Orchestration of SARS-CoV-2 Nsp4 and host-cell ESCRT proteins induces morphological changes of the endoplasmic reticulum (Kifer et al 2025)

Orchestration of SARS-CoV-2 Nsp4 and host-cell ESCRT proteins induces morphological changes of the endoplasmic reticulum
Allison Kifer 1 , Franciso Pina 1 , Nicholas Codallos 1 , Anita Hermann 1 , Lauren Ziegler 1 , Maho Niwa 1
Affiliations
Affiliation

• 1 University of California, San Diego School of Biological Sciences Department of Molecular Biology NSB, Rm 5328 9500 Gilman Drive San Diego, CA 92093-0377.

• PMID: 39937675
• DOI: 10.1091/mbc.E24-12-0542

Abstract
Upon entry into the host cell, the non-structural proteins 3, 4, and 6 (Nsp3, Nsp 4, and Nsp6) of severe acute respiratory syndrome coronavirus 2 (SARS-CoV-2) facilitate the formation of double-membrane vesicles (DMVs) through extensive rearrangement of the host cell endoplasmic reticulum (ER) to replicate the viral genome and translate viral proteins. To dissect the functional roles of each Nsp and the molecular mechanisms underlying the ER changes, we exploited both yeast S. cerevisiae and human cell experimental systems.

Our results demonstrate that Nsp4 alone is sufficient to induce ER structural changes. Nsp4 expression led to robust activation of both the unfolded protein response (UPR) and the ER surveillance (ERSU) cell cycle checkpoint, resulting in cortical ER inheritance block and septin ring mislocalization. Interestingly, these ER morphological changes occurred independently of the canonical UPR and ERSU components but were mediated by the endosomal sorting complex for transport (ESCRT) proteins Vps4 and Vps24 in yeast.

Similarly, ER structural changes occurred in human cells upon Nsp4 expression, providing a basis for a minimal experimental system for testing the involvement of human ESCRT proteins and ultimately advancing our understanding of DMV formation.

 

Perhaps this could be part of the etiology of mecfs, a possible mechanism by which the "hit and run" theory could work:

The virus affects the endoplasmic reticulum in certain cells, such that the unfolded protein response is turned on. Even if the virus is gone or mostly gone some of its components might remain, activating ER stress. They even show that when stressed cells divide the new cell is stressed.

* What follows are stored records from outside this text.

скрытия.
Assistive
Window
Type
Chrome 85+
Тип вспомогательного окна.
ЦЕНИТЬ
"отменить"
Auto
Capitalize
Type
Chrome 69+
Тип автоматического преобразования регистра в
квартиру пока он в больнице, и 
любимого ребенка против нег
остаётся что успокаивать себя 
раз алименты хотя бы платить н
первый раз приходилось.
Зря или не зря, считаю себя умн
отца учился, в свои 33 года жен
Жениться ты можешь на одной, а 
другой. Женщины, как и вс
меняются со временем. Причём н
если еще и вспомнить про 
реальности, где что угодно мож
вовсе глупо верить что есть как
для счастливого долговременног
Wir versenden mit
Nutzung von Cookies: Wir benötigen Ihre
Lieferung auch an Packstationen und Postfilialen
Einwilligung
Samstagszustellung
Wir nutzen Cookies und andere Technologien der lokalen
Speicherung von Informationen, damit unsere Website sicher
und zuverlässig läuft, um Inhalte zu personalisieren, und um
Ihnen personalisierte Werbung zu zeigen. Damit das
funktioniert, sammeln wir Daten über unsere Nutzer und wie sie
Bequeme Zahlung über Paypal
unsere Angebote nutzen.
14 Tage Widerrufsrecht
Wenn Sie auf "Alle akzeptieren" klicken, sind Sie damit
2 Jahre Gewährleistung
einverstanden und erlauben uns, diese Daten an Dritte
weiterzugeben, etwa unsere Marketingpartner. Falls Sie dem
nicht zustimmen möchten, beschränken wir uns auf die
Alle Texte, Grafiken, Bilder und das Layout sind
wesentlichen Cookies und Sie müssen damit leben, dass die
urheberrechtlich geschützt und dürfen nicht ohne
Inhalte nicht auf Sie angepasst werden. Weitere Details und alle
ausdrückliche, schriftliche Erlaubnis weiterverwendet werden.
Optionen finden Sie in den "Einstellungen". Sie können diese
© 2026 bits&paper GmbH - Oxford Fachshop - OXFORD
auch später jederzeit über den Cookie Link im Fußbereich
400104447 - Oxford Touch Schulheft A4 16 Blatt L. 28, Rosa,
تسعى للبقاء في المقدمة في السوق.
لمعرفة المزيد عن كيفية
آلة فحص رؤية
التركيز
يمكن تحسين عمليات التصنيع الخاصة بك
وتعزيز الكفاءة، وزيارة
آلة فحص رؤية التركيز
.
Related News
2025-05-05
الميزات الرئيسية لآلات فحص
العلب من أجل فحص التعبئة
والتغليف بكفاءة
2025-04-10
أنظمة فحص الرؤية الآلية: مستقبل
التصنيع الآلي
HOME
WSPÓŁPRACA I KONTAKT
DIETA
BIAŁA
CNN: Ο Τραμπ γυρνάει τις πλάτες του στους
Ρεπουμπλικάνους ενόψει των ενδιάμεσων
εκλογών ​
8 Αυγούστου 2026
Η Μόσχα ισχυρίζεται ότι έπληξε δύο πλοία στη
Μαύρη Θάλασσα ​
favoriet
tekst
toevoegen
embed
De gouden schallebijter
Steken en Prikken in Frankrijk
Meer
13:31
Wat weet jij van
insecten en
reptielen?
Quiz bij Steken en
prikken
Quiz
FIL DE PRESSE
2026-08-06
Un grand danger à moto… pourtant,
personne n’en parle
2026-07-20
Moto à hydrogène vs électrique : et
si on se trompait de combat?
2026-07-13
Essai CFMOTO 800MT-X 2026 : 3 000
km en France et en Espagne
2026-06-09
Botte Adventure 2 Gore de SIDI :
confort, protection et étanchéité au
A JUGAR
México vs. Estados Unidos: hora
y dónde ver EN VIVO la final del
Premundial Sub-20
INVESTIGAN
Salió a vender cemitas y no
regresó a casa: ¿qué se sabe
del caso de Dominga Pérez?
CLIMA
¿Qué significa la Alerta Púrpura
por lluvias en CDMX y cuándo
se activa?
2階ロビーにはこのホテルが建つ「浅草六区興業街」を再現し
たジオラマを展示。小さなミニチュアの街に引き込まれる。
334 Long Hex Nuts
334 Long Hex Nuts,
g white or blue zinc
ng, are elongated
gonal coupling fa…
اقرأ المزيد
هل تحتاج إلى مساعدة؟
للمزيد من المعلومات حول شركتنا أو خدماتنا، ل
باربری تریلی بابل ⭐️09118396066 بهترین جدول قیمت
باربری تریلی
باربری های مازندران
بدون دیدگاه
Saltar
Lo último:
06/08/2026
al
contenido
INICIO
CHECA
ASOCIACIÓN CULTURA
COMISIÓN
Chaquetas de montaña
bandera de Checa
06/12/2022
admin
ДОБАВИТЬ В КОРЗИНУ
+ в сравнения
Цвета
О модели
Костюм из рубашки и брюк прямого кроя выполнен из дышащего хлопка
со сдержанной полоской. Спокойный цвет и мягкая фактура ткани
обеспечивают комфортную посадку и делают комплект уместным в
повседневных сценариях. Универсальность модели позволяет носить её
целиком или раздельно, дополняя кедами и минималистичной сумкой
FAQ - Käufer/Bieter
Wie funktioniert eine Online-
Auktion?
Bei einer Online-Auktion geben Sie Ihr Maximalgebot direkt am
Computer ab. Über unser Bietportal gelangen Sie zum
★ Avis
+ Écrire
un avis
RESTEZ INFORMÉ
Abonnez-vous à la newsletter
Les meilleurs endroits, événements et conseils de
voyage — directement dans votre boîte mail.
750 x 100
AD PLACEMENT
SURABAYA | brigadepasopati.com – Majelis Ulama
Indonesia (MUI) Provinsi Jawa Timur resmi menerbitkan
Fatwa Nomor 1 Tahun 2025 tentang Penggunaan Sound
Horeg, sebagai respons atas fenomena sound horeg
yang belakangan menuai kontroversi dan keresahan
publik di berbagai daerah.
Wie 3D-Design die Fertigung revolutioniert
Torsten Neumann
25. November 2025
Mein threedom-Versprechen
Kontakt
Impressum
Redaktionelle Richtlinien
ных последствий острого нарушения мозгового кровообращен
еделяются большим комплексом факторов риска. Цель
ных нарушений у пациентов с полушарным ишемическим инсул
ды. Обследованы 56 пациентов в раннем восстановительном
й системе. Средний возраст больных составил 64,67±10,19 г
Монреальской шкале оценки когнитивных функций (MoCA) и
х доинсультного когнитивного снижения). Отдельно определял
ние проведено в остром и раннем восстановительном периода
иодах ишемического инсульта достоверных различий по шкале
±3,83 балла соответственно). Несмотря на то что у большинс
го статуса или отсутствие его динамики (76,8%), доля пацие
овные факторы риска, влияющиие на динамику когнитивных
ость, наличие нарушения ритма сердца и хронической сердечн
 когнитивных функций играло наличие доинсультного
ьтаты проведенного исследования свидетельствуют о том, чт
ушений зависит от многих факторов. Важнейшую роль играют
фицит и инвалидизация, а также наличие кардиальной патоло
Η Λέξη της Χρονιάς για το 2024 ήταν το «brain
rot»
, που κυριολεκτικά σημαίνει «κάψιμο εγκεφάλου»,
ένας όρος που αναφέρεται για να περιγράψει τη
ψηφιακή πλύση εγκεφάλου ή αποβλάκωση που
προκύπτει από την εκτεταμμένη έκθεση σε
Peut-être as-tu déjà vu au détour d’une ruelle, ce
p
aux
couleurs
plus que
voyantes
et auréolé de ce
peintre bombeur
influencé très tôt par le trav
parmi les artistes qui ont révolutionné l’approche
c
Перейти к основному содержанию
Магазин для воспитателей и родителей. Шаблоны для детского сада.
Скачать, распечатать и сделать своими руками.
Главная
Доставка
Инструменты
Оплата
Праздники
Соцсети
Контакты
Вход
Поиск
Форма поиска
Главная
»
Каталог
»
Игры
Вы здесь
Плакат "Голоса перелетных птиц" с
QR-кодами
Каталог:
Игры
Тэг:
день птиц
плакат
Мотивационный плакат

It also creates a possible explanation for PEM:

1. The body is meant to turn on the unfolded protein response on during exercise. But if the emergency system is already switched on and running, there's no further capacity to respond (nb here Hanson's study that showed mecfs bodies not responding to exercise).

The cells in question get overloaded with stress and a broader innate immune response is turned on. Pehaps if the stress is bad enough some of the cells in question go through apotosis or necrosis. If you like can assume the brain senses that in turn and activates still more protective sickness responses.

Just a theory and theories are cheap. But I would love to see more UPR testing in mecfs cells.

 

@Jonathan Edwards does this fit with the ‘internal cell memory’ that was discussed earlier (this week?)?

Could it be that there’s a gene-related error that leads to faulty cell memory which gets them stuck in an UPR state?

How would one go about testing this? Can we realibly ‘stress’ cells and see how they behave in various environments? E.g. plasma?